- Bebington Municipal Borough within Cheshire in 1970
- • 1931: 12,284 acres
- • Coordinates: 53°21′00″N 3°00′11″W﻿ / ﻿53.350°N 3.003°W
- • 1931: 31,877
- • Created: 1922
- • Abolished: 1974
- • Succeeded by: Metropolitan Borough of Wirral
- • HQ: Lower Bebington
- • Motto: Civitatis Fortuna Cives - The fortune of the state depends on the citizens.

= Municipal Borough of Bebington =

Former local government area in the UK

Bebington was a local government district on the Wirral Peninsula, in Cheshire, England.

It was the local authority for the towns of Bebington and Bromborough. New Ferry and Port Sunlight were also within its boundaries. The district included the civil parishes of Bebington-cum-Bromborough, Brimstage, Eastham, Poulton cum Spital, Raby, Storeton and Thornton Hough.

There had previously been three local government districts in the area: Higher Bebington (created 1859), Lower Bebington (created 1863), and Bromborough (created 1873), each of which were converted into urban districts under the Local Government Act 1894. The three districts were merged into a single Bebington and Bromborough Urban District in 1922.

Bebington and Bromborough Urban District was renamed Bebington in 1933, when its territory was also significantly enlarged to take in the surrounding parishes of Storeton, Poulton cum Spital, Brimstage, Thornton Hough, Raby, and Eastham. The urban district was raised to the status of a municipal borough in 1937.
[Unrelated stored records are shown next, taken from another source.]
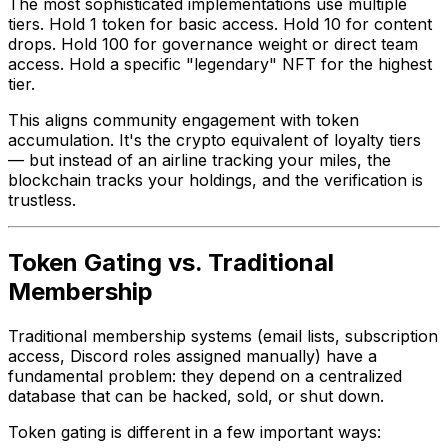
The most sophisticated implementations use multiple
tiers. Hold 1 token for basic access. Hold 10 for content
drops. Hold 100 for governance weight or direct team
access. Hold a specific "legendary" NFT for the highest
tier.
This aligns community engagement with token
accumulation. It's the crypto equivalent of loyalty tiers
— but instead of an airline tracking your miles, the
blockchain tracks your holdings, and the verification is
trustless.
Token Gating vs. Traditional
Membership
Traditional membership systems (email lists, subscription
access, Discord roles assigned manually) have a
fundamental problem: they depend on a centralized
database that can be hacked, sold, or shut down.
Token gating is different in a few important ways:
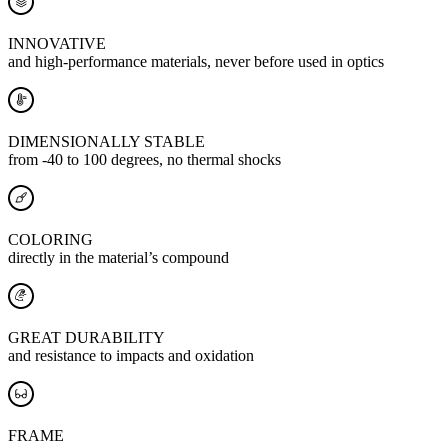
INNOVATIVE
and high-performance materials, never before used in optics
DIMENSIONALLY STABLE
from -40 to 100 degrees, no thermal shocks
COLORING
directly in the material’s compound
GREAT DURABILITY
and resistance to impacts and oxidation
FRAME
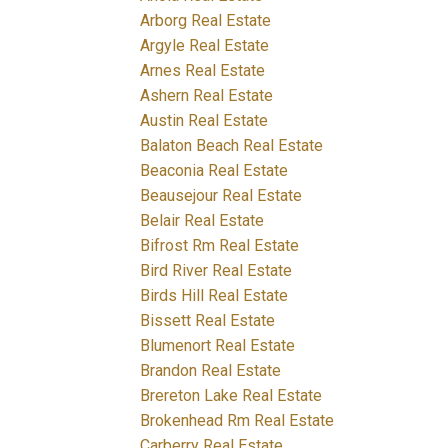
Arborg Real Estate
Argyle Real Estate
Arnes Real Estate
Ashern Real Estate
Austin Real Estate
Balaton Beach Real Estate
Beaconia Real Estate
Beausejour Real Estate
Belair Real Estate
Bifrost Rm Real Estate
Bird River Real Estate
Birds Hill Real Estate
Bissett Real Estate
Blumenort Real Estate
Brandon Real Estate
Brereton Lake Real Estate
Brokenhead Rm Real Estate
Carberry Real Estate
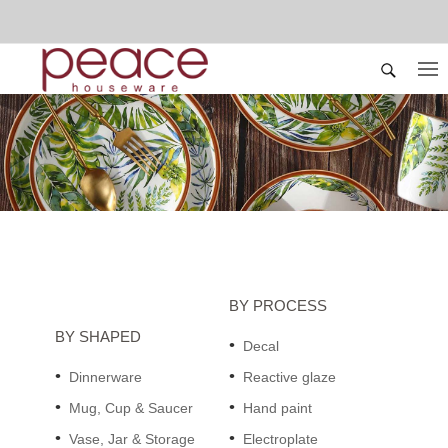
BY PROCESS
BY SHAPED
Decal
Dinnerware
Reactive glaze
Mug, Cup & Saucer
Hand paint
Vase, Jar & Storage
Electroplate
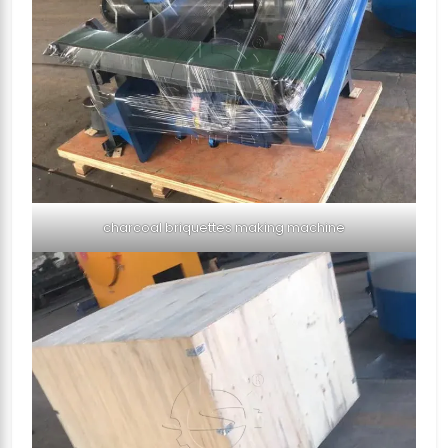
charcoal briquettes making machine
The council was granted a coat of arms on 3 January 1934. The shield featured two wheatsheaves, an emblem of the county of Cheshire, and a ship to represent the borough's proximity to the River Mersey and the Manchester Ship Canal. The saltire of St. Andrew in the upper-centre depicts the dedication of Bebington parish church. Bromborough Cross is featured at the top of the crest.

On 1 April 1974, under the Local Government Act 1972, the municipal borough was abolished and its area was absorbed into the Metropolitan Borough of Wirral, in the metropolitan county of Merseyside.